Category Archives: The Flash Moment

Keep Moving Forward

Austin Madison, a Pixar animator, recently wrote, about the creation of art and content, “…slog diligently through this quagmire of discouragement and despair.” How crushingly depressing. Excuse me while I hide in my flannel pajamas eating a half-gallon of Ben & Jerry’s and pretending Madison didn’t just hit the slush-pile nail on the head.

But, ignoring the truth never helped anybody. Ignoring the fact that most of what I read is not publishable material would mean the end of my career. For you, authors, ignoring that what you’ve written has this problem or that weakness would mean the end of yours.

So, an optimist at heart, I can’t help but point out (with one finger raised and light-bulb over my head) that all things are necessarily defined by their opposites. If you’ve received 87 rejection letters from agents and suddenly you get The Call—an agent’s offer-of-representation—that glowing pride and joy will be 87 times better than it would have been had you received only one rejection that you chalked up to some fault of the agent. Save your rejection letters (Stephen King’s were on a railroad spike nailed into the wall). Wave hello to them even as they mock you. Perhaps one day, you can mock right back.

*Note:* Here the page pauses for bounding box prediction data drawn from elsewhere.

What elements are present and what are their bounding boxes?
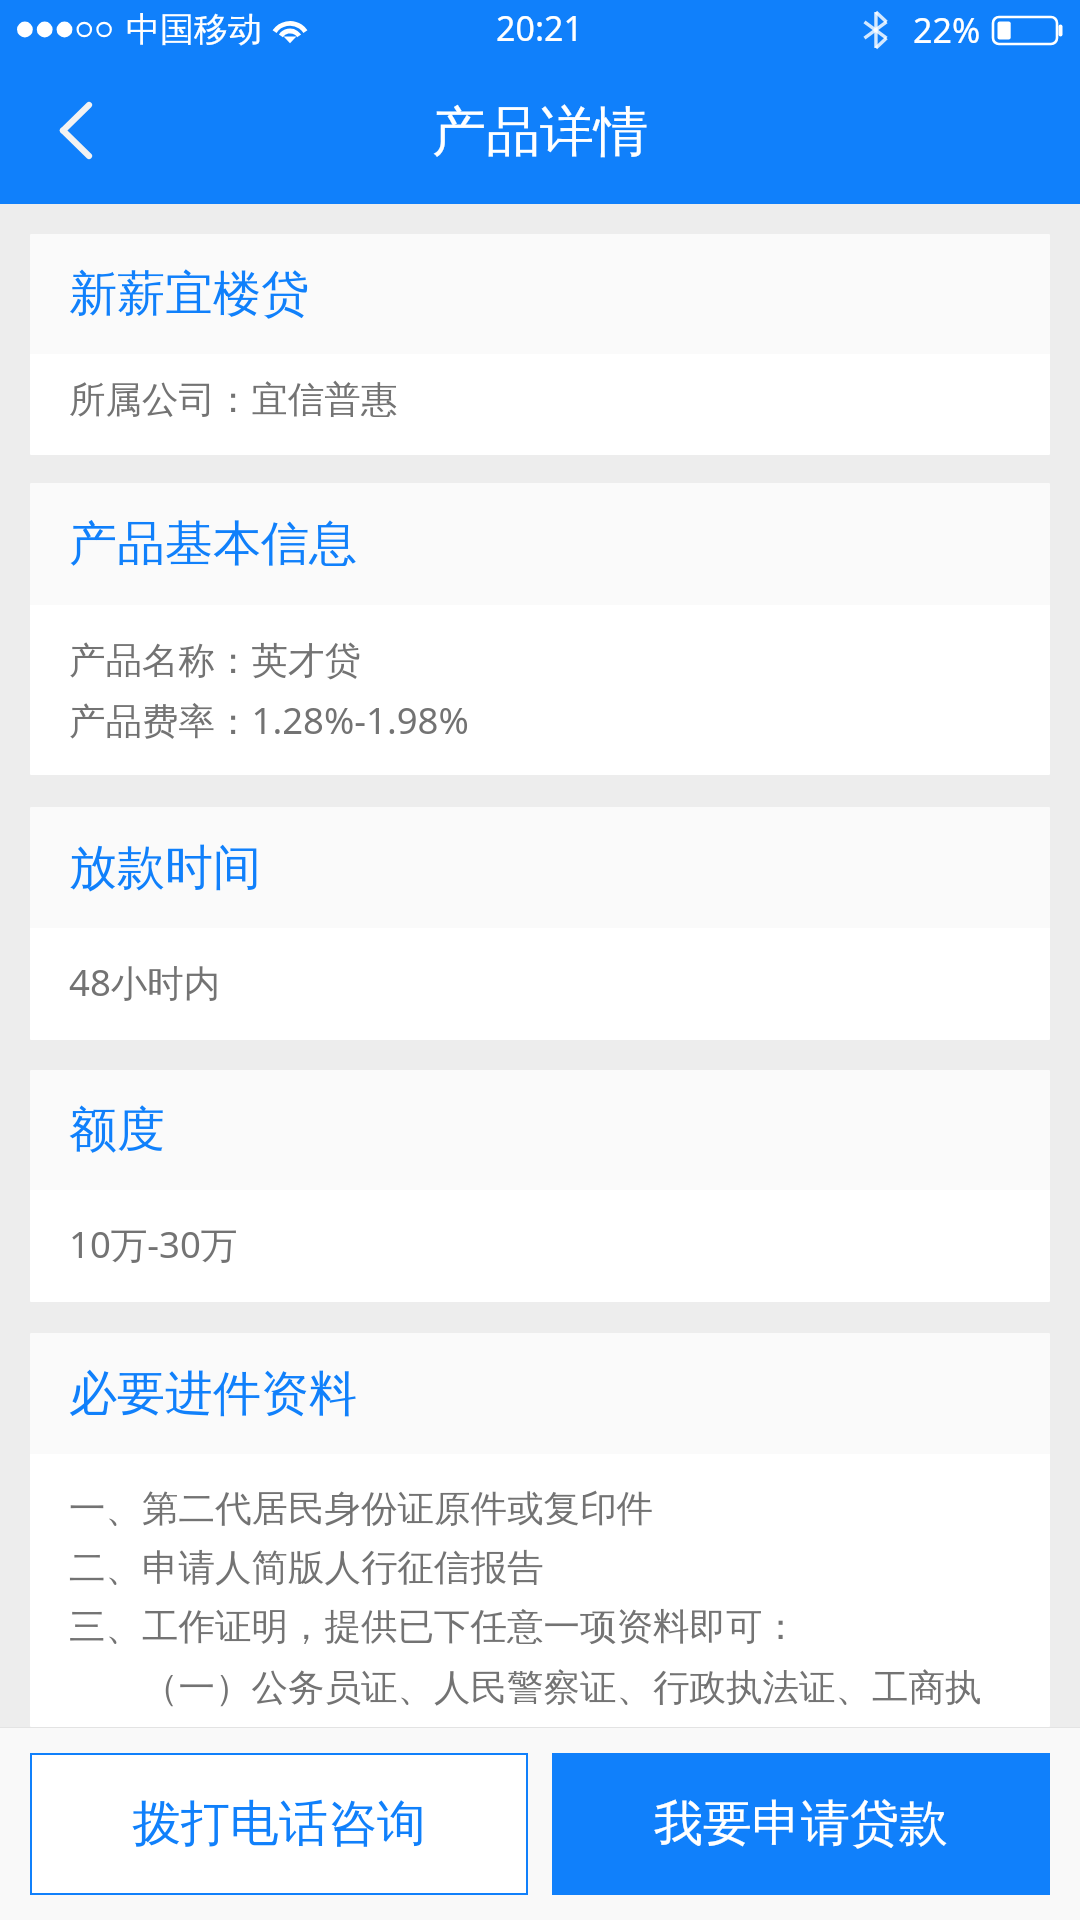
button[interactable]: 我要申请贷款	[552, 1753, 1050, 1895]
staticText: （一）公务员证、人民警察证、行政执法证、工商执	[69, 1661, 982, 1711]
staticText: 中国移动	[126, 8, 262, 51]
staticText: 我要申请贷款	[654, 1793, 948, 1855]
staticText: 新薪宜楼贷	[69, 264, 309, 324]
staticText: 48小时内	[69, 957, 221, 1007]
staticText: 产品基本信息	[69, 514, 357, 574]
staticText: 放款时间	[69, 838, 261, 898]
staticText: 产品费率：1.28%-1.98%	[69, 695, 469, 745]
button[interactable]: 必要进件资料	[30, 1333, 1050, 1727]
staticText: 额度	[69, 1100, 165, 1160]
button[interactable]: 新薪宜楼贷	[30, 234, 1050, 455]
staticText: 二、申请人简版人行征信报告	[69, 1545, 544, 1591]
staticText: 必要进件资料	[69, 1364, 357, 1424]
button[interactable]: Back	[16, 60, 136, 204]
staticText: 10万-30万	[69, 1219, 238, 1269]
staticText: 产品详情	[432, 98, 648, 166]
staticText: 20:21	[496, 5, 583, 51]
staticText: 产品名称：英才贷	[69, 638, 361, 684]
button[interactable]: 额度	[30, 1070, 1050, 1302]
button[interactable]: 产品基本信息	[30, 483, 1050, 775]
button[interactable]: 放款时间	[30, 807, 1050, 1040]
button[interactable]: 拨打电话咨询	[30, 1753, 528, 1895]
staticText: 三、工作证明，提供已下任意一项资料即可：	[69, 1604, 799, 1650]
staticText: 一、第二代居民身份证原件或复印件	[69, 1486, 653, 1532]
staticText: 22%	[913, 7, 981, 53]
staticText: 所属公司：宜信普惠	[69, 377, 398, 423]
staticText: 拨打电话咨询	[132, 1793, 426, 1855]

As for me, slogging through all of the material that is (generously) not so good enhances my excitement when something special comes along and the Flash Moment unexpectedly pops up.

Ironically, Walt Disney (a man whose company now works closely with the above-mentioned animator) had something different to say about the creation of art and content: “Keep moving forward.”

So, I don’t know about you, but I happily “keep moving forward,” because I know the more diligently I “slog,” the closer I’ll get to the next Flash Moment.

>The Flash Moment

>To my great delight, I’ve been completely inundated with queries and proposals since I officially opened to submissions on Monday. Occasionally, I look away from my computer screen and I’m reminded that there’s a world happening beyond it–one that isn’t composed of letters in a row.

There are queries I know I’ll reject after the first sentence. But I read them through anyway–just in case. There are queries that have nothing technically wrong with them that I reject anyway because I can’t get excited about them. I’ve heard from writers all over the globe with stories spanning age groups and genres and oceans. I’ve been entertained, annoyed, excited, abused, uplifted and bored. I’ve requested tons of proposals. I’ve rejected more.

But just now, a proposal stopped me in my tracks. This author was so talented that I heard her voice in the very first short sentence. How inspiring. In everything I read, there is a specific moment when I get a flash of certainty that I’m in good hands, that I’ll come away from this just the tiniest bit different–or not. In this proposal, that moment happened in the first sentence. And I just had to smile.

What about you? Have you ever had The Flash Moment?